Kisung Koh uses his art to open gateways into nature’s spiritual dimensions and explores the intimate connections he has built with wildlife during his lifetime. Drawing heavily on the memories and dreams provided to him by the sheer awe inspiring spectacles he has witnessed in the great outdoors, Koh pays tribute by creating imagery that is suggestive of the metaphysical energies and bonds which can exist between two living creatures, even when interacting from a distance. Over the years, Koh has had the honour of coming in close contact with many wild animals in their natural habitats, and has become aware of these energies, which have manifested themselves to him with an ethereal majesty. Through his art, Koh captures the essence and beauty of the natural world, and reminds us that our relationships with it are often more precious and rewarding than we sometimes take the time to remember.

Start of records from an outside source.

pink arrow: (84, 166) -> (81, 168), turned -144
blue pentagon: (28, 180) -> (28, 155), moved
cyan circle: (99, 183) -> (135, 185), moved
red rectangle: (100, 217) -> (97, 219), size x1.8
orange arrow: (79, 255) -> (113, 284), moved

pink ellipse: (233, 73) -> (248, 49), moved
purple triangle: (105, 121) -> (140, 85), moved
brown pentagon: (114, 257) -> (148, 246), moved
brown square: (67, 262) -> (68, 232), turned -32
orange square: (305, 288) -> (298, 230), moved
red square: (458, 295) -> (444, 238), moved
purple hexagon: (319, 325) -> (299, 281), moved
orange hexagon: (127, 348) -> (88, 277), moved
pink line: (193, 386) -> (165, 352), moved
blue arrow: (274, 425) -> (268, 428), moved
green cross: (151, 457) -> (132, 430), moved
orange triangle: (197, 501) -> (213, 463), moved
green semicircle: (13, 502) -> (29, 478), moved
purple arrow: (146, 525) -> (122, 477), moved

Kisung Koh was born in 1985 in South Korea, where he lived until 2006, when his family moved to Canada. Since becoming a professional artist, Koh has exhibited his art around the world and has become a much sought after name within the New Contemporary Art scene.
WOW x WOW is truly grateful to Koh for allowing us to interrupt his valuable painting time in order to ask him a few questions. Read on to discover a little bit more about this talented young artist.

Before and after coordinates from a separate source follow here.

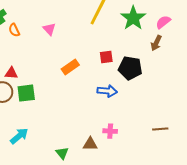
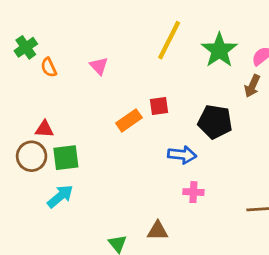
red square: (106, 57) -> (159, 106), moved
pink cross: (110, 131) -> (193, 192), moved
cyan arrow: (19, 136) -> (60, 196), moved

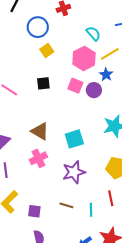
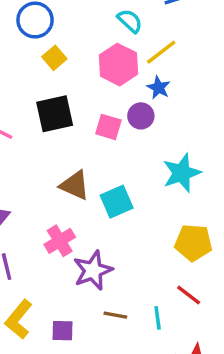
black square: (43, 83) -> (55, 114), size x1.6
pink square: (75, 86) -> (108, 127), moved
brown triangle: (40, 131) -> (75, 185), moved
purple star: (74, 172) -> (93, 270), moved
red line: (111, 198) -> (189, 295), turned -35

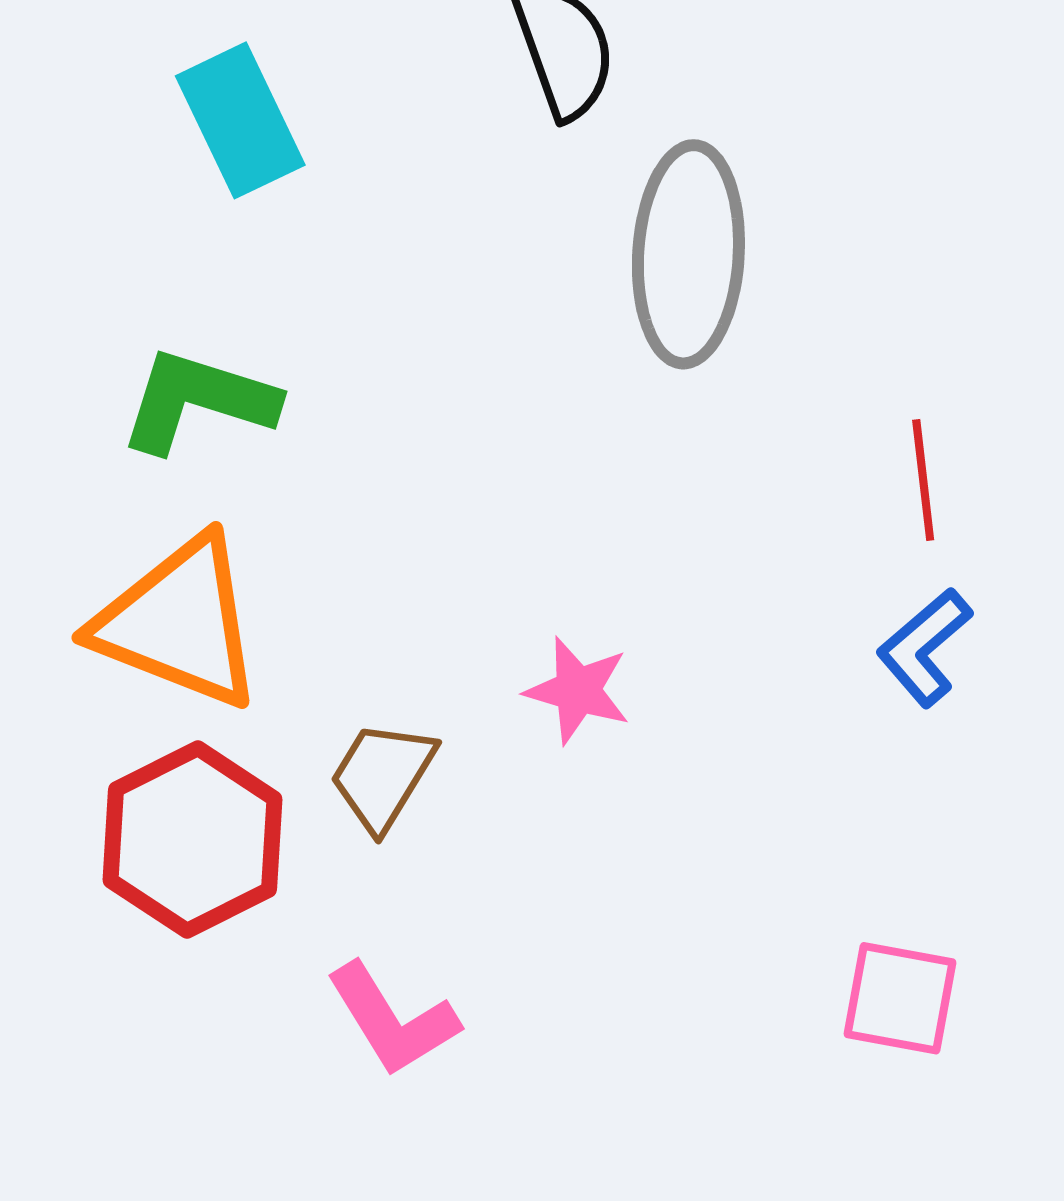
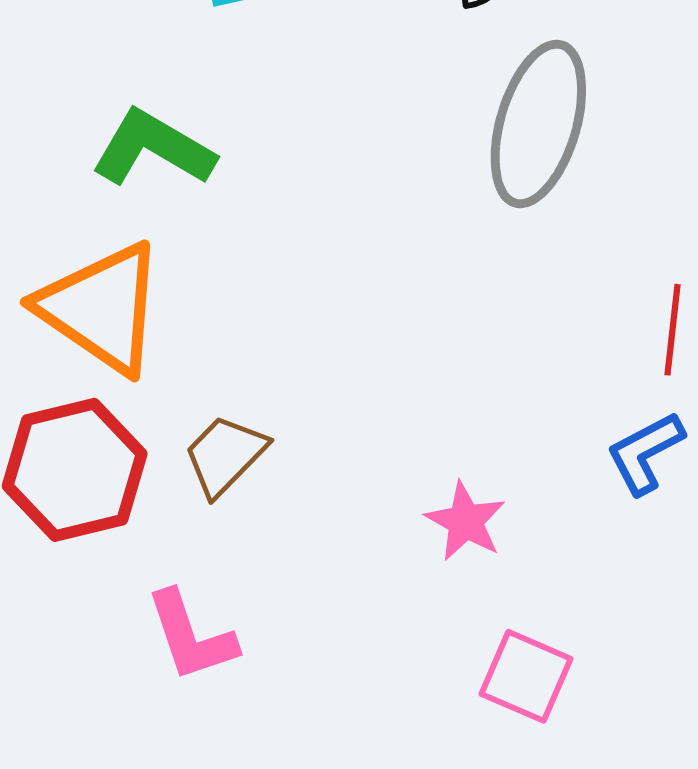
pink star: (578, 690) -> (465, 521), moved
pink square: (900, 998) -> (526, 676), moved

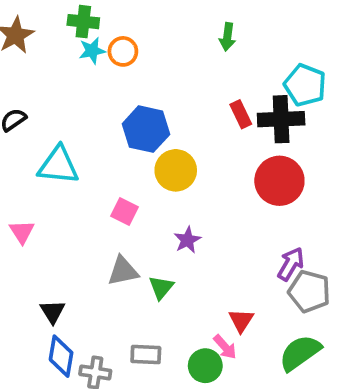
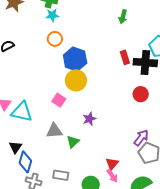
orange circle: (123, 51) -> (55, 39), moved
cyan triangle: (58, 165) -> (22, 112), moved
yellow circle: (176, 170) -> (76, 80), moved
red circle: (279, 181) -> (141, 94), size x0.6
pink arrow: (225, 347) -> (112, 176), moved
blue diamond: (61, 356) -> (25, 162), moved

Hi Koh, thanks for taking the time to chat. Firstly, can you tell us a little about your upbringing in Korea and what influence that chapter of your life has had on your art?
Thank you for giving me this opportunity, I’m very honored. My family moved to Canada in mid 2006 to let me see the bigger world and nature. I had previously lived in small town suburbs and Seoul, the biggest city in South Korea. I think my childhood memories of those small towns with their rivers and mountains really influenced me.

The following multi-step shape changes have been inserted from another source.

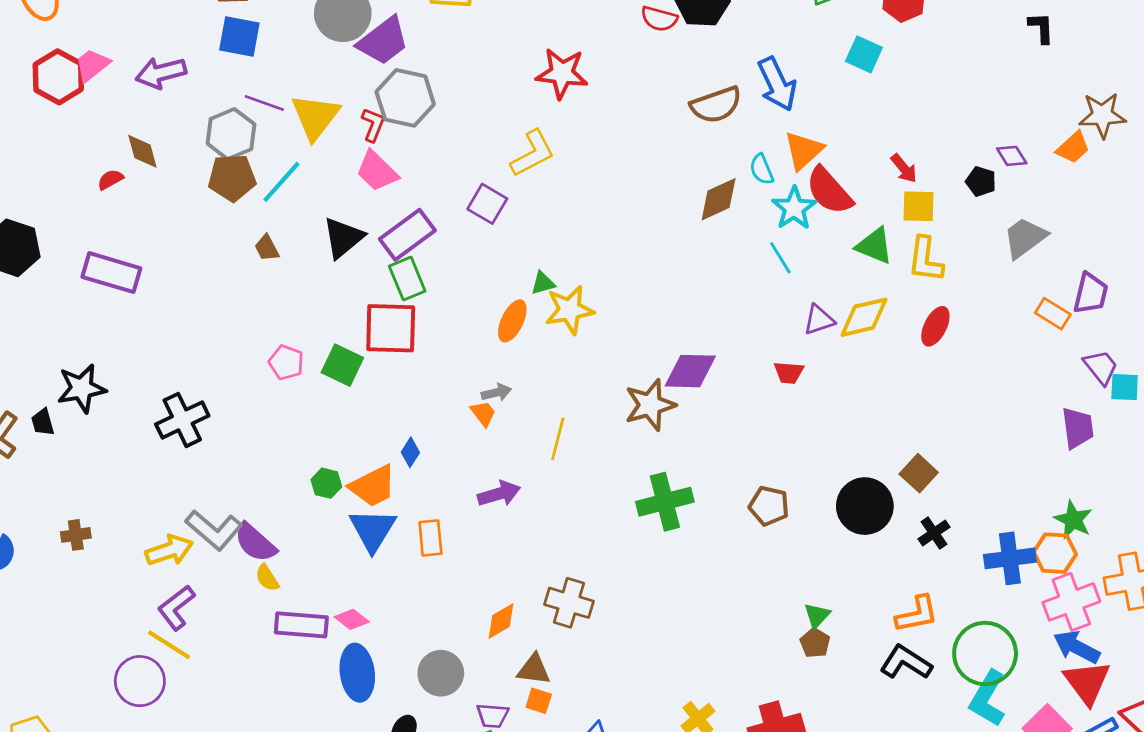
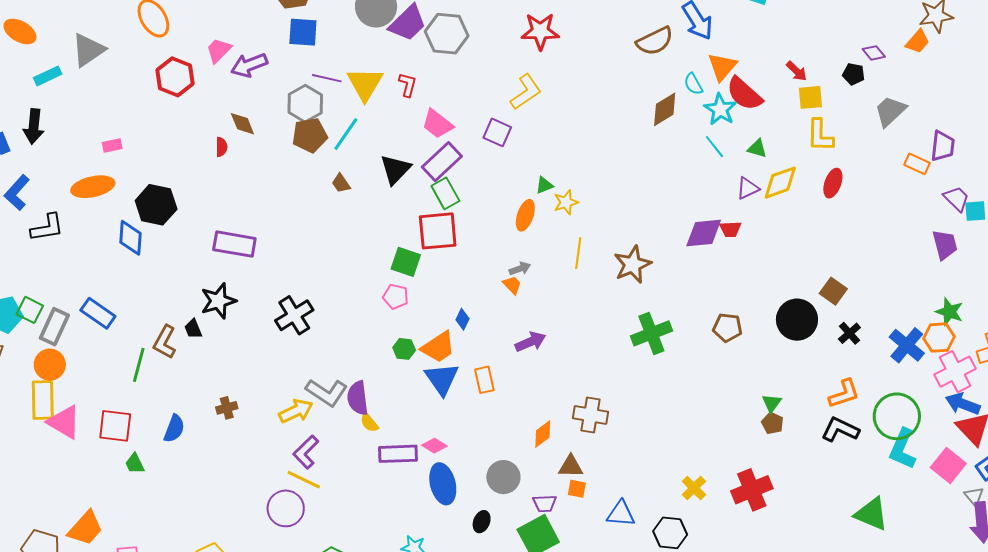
pink trapezoid: (92, 65) -> (219, 50), moved
gray hexagon: (405, 98) -> (447, 34), moved
pink trapezoid: (377, 171) -> (437, 124), moved
red semicircle: (110, 180) -> (221, 147), turned 126
green triangle: (874, 246) -> (757, 149), moved, size x0.7
purple rectangle: (111, 273) -> (234, 244), moved
yellow star: (570, 310) -> (566, 202), size x0.7
pink pentagon: (286, 362) -> (396, 297), moved
purple diamond: (690, 371) -> (704, 233), moved
yellow line: (558, 439) -> (578, 253), moved
purple semicircle: (255, 543) -> (358, 398), turned 48
blue cross: (1010, 558) -> (907, 345), turned -36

You now live in Toronto, Canada. What do you like about the area and what was your original motivation for moving there?
To be honest, I wanted to move somewhere else, that has more ‘nature’, but somehow I ended up here. Haha.
What have you had in the way of formal training and do you feel it was beneficial to you?
I studied BAA Illustration in Sheridan College, Canada, and I think it truly helped me to figure out what I really want in my life and where my passion is. One thing I regret, is that I should’ve experimented more with the other various art forms while I was in school.
You have two distinct sides to the art you create. On the one hand, you have your beautiful wildlife inspired pieces and on the other you have your intriguing and whimsical illustrative work. Please talk to us about these different sides of your creative output and the themes you like to explore within each?
Well, I love animals and nature. They are everything for me. I also love to create cute, weird and ridiculous things that I love, as these are the images that represent my old memories and also my daily life, unlike the way I tackle the ‘beautiful wildlife inspired pieces’ in a surreal and conceptual way. I’m trying to develop the idea of combining both sides eventually.
Your love for nature, and animals in particular, is very apparent in your work. What would you say is the biggest inspiration for the more surreal aspects of what you paint?
It’s really hard to explain, but the invisible ‘spirit’ around the animals that I have ‘witnessed’.
What do you wish for the viewers of your art to take away with them?
I know we are not talking about the case of some abstract work that someone is staring at for hours, but I want to create imagery that allows viewers to deeply feel my thoughts and emotions. Although there is plenty evidence of bright or highly saturated colors in my work, I also want viewers to delve deeper and see the hidden sadness in what I create.
In what ways do you feel your work has evolved since you’ve become a professional artist?
It’s hard to pin point the exact ways in which my work has evolved, but I know it has and I believe viewers see that as well.
What is the best piece of advice you have ever been given?
My good mentor, artist Tessar Lo told me, “Just do it, but don’t fuck it up.”
If you could own any piece of art from the world’s collections what would it be and why?
One of Klimt’s pieces, simply because they give me goose bumps.
How do you like to spend your leisure time?
I love walking in a forest or in a park with my baby (dog), Dooly and taking care of my scorpions.
What’s next for Kisung Koh?
I have some group shows before end of this year and into next year, and my first solo exhibit will be in spring 2017.